On behalf of Wireless Telecom Group, Inc., the following letter was mailed to certain shareholders of the company on or about May 24, 2005. A copy of the letter is being filed herewith under Rule 14a-6 under the Securities Exchange Act of 1934, as amended.




WIRELESS TELECOM GROUP, INC.
25 Eastmans Road
Parsippany, New Jersey 07054
(201) 261-8797

May 24, 2005

YOUR VOTE IS IMPORTANT

PLEASE VOTE YOUR PROXY TODAY!

Dear Shareholder:

Recently, we mailed you proxy material in connection with the 2005 Annual Meeting of Shareholders of Wireless Telecom Group, Inc. ("WTT"), which is scheduled to be held at The Parsippany Hilton, One Hilton Court, Parsippany, New Jersey 07054, on June 24, 2005, beginning at 10:00 a.m., local time.

We encourage you to read the proxy statement which discusses the details of WTT's proposed acquisition of Willtek Communications GmbH, a leading German supplier of testing solutions for emerging wireless services and cellular networks.
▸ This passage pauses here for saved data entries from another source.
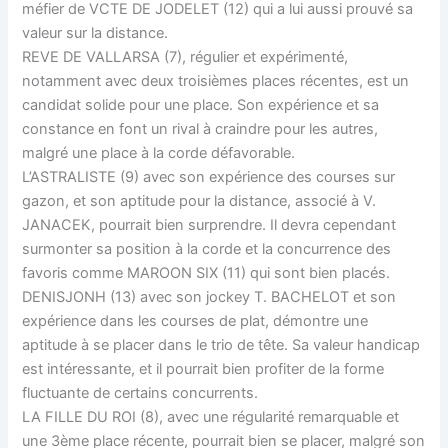
méfier de VCTE DE JODELET (12) qui a lui aussi prouvé sa
valeur sur la distance.
REVE DE VALLARSA (7), régulier et expérimenté,
notamment avec deux troisièmes places récentes, est un
candidat solide pour une place. Son expérience et sa
constance en font un rival à craindre pour les autres,
malgré une place à la corde défavorable.
L’ASTRALISTE (9) avec son expérience des courses sur
gazon, et son aptitude pour la distance, associé à V.
JANACEK, pourrait bien surprendre. Il devra cependant
surmonter sa position à la corde et la concurrence des
favoris comme MAROON SIX (11) qui sont bien placés.
DENISJONH (13) avec son jockey T. BACHELOT et son
expérience dans les courses de plat, démontre une
aptitude à se placer dans le trio de tête. Sa valeur handicap
est intéressante, et il pourrait bien profiter de la forme
fluctuante de certains concurrents.
LA FILLE DU ROI (8), avec une régularité remarquable et
une 3ème place récente, pourrait bien se placer, malgré son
If approved by our shareholders at the Annual Meeting, upon completion of the acquisition, WTT will acquire all of the outstanding share capital of Willtek in exchange for 8,000,000 newly issued shares of WTT's common stock, and Willtek will become a wholly owned subsidiary of WTT and will serve as the base of our European operations.

After careful consideration, your board of directors unanimously recommends that you vote FOR approval of the acquisition, the issuance of our common stock in the acquisition and all of the other transactions contemplated by the amended and restated stock purchase agreement, a copy of which is attached as Annex A to the proxy statement dated May 9, 2005, and FOR the election of each of the nominees named in the proxy statement to WTT's board of directors.

Regardless of the number of shares you own, it is important that they are represented and voted at the Annual Meeting. Accordingly, you are requested to complete and return the enclosed duplicate proxy at your earliest convenience.

If you have already voted, please accept our thanks. We appreciate your participation and continued support. If you have any questions or need assistance in voting your shares, please call our proxy solicitor, D.F. King & Co., Inc. at 800-769-7666.